**Task brief:** Only the lines that include "laudos" should be copied from the data below.

**Data records:**
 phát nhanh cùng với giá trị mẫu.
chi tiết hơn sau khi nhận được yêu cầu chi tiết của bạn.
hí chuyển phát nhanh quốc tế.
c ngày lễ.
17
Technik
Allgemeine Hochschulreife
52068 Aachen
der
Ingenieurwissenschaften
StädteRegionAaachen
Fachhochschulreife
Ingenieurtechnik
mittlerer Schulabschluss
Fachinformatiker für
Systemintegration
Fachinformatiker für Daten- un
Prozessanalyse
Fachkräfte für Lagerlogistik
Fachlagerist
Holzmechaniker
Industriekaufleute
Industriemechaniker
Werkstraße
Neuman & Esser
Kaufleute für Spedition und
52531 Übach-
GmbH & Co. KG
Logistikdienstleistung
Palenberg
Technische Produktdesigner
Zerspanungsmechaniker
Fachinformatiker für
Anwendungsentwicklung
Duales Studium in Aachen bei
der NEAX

---

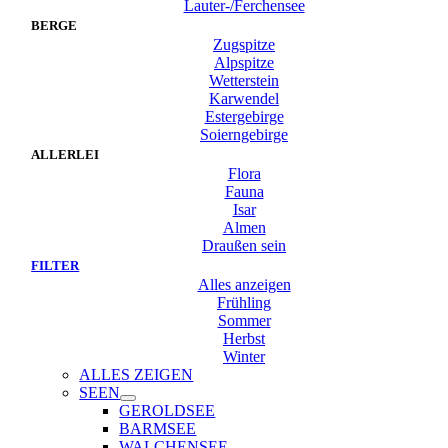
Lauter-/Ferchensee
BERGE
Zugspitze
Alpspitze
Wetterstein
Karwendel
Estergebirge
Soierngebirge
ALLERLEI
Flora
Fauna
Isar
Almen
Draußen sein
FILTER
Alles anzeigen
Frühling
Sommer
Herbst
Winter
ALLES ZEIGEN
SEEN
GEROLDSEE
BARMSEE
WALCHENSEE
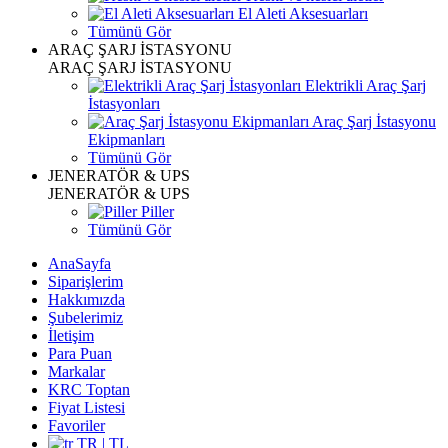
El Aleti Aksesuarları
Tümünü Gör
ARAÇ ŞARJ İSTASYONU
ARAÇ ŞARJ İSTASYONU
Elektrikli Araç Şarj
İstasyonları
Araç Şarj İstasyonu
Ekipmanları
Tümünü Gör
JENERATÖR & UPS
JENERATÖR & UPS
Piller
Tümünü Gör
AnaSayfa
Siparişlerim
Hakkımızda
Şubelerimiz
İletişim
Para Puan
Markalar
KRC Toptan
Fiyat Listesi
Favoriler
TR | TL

--

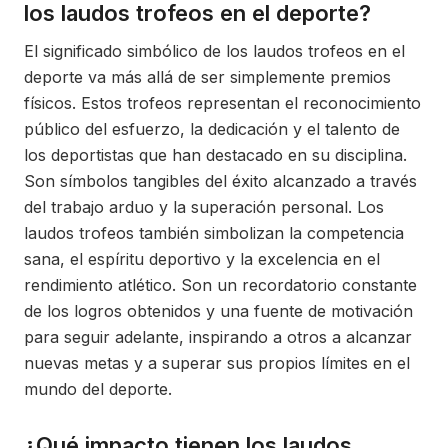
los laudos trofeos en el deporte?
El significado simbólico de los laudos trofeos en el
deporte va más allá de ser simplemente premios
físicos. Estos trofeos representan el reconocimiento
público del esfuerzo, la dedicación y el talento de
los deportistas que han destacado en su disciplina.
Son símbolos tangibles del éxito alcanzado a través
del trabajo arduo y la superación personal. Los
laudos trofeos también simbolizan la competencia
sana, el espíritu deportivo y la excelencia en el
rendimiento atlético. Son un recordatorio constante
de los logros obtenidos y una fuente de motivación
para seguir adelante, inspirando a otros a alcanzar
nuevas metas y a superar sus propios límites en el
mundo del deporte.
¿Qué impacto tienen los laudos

**Solution to this problem:**
los laudos trofeos en el deporte?
El significado simbólico de los laudos trofeos en el
laudos trofeos también simbolizan la competencia
¿Qué impacto tienen los laudos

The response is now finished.